»»
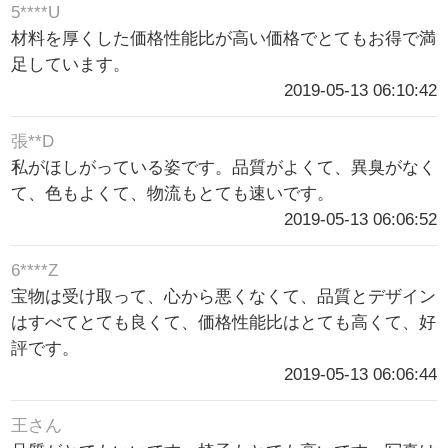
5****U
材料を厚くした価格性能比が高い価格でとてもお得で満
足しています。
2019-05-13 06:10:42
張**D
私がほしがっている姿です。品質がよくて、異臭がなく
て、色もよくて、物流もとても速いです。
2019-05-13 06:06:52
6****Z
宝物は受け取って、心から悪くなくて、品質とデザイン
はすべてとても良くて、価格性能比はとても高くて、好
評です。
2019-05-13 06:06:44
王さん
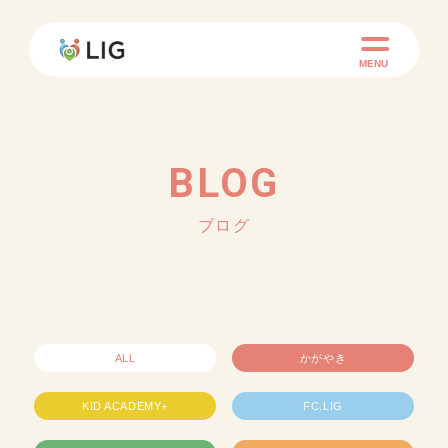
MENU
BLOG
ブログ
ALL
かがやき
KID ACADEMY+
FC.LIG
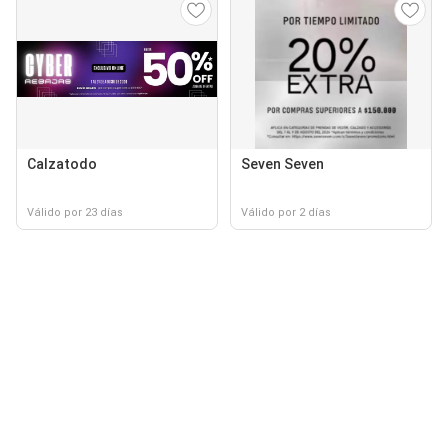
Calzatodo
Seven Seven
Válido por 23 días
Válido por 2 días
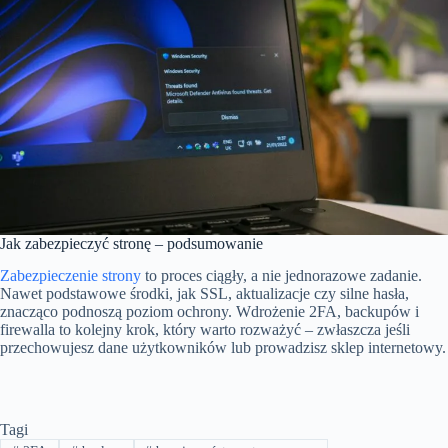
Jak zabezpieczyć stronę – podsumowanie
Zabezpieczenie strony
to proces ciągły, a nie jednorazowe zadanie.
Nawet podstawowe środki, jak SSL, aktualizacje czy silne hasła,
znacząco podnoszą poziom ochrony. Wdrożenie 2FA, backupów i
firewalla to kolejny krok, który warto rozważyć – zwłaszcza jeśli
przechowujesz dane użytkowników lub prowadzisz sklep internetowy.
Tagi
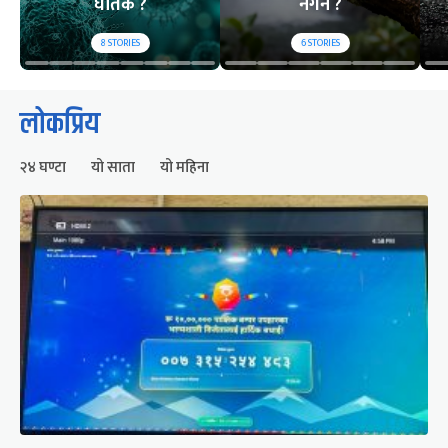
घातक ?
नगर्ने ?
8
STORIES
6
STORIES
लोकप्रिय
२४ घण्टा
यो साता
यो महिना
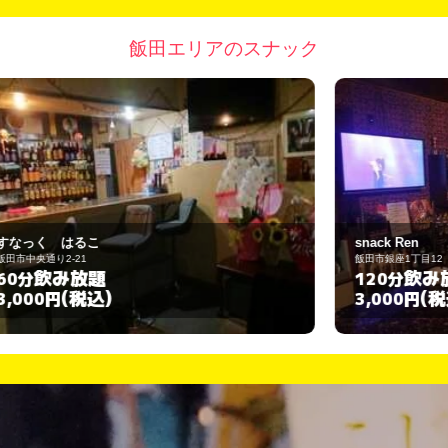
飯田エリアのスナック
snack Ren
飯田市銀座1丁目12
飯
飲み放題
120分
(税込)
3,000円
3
««
»»
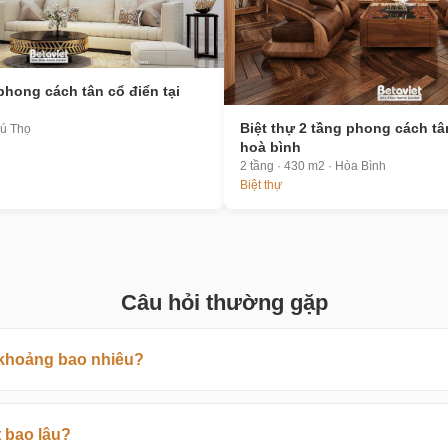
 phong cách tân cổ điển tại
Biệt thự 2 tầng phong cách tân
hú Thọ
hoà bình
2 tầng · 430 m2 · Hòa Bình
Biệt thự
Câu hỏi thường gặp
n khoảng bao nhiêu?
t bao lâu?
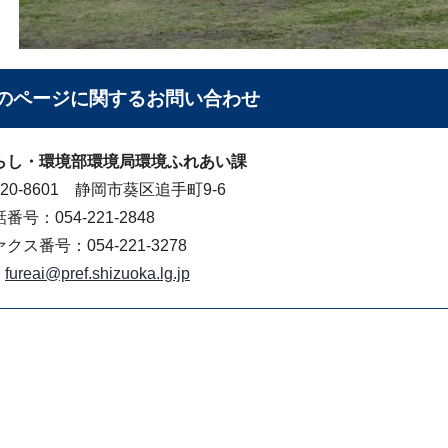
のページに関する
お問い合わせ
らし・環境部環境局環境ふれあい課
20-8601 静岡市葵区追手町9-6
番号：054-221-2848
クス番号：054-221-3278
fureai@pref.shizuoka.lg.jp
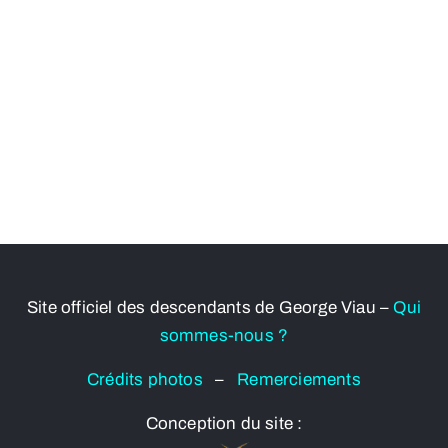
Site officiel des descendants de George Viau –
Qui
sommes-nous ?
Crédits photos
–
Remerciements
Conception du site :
««
»»
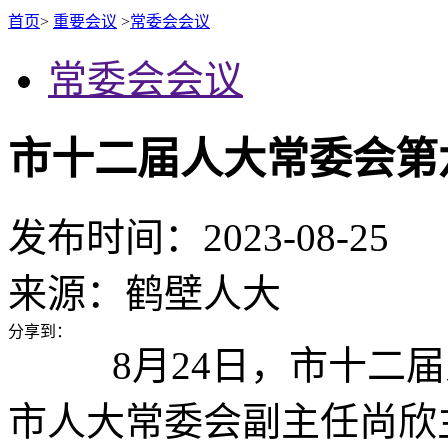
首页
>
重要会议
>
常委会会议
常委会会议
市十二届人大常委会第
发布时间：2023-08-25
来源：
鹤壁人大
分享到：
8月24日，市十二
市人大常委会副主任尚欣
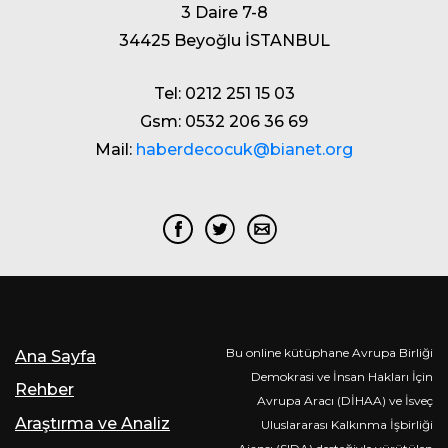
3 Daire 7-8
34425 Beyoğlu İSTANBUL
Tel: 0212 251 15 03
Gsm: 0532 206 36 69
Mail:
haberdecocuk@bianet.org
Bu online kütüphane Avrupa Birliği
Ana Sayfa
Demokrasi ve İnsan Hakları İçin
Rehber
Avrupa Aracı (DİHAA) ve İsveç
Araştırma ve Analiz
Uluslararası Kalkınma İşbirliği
««
Go to the line in the material above that contains "Tel: 0212 251 15 03" and copy exactly from there through the line that contains "Uluslararası Kalkınma İşbirliği", stopping after it.

Tel: 0212 251 15 03
Gsm: 0532 206 36 69
Mail:
haberdecocuk@bianet.org
Bu online kütüphane Avrupa Birliği
Ana Sayfa
Demokrasi ve İnsan Hakları İçin
Rehber
Avrupa Aracı (DİHAA) ve İsveç
Araştırma ve Analiz
Uluslararası Kalkınma İşbirliği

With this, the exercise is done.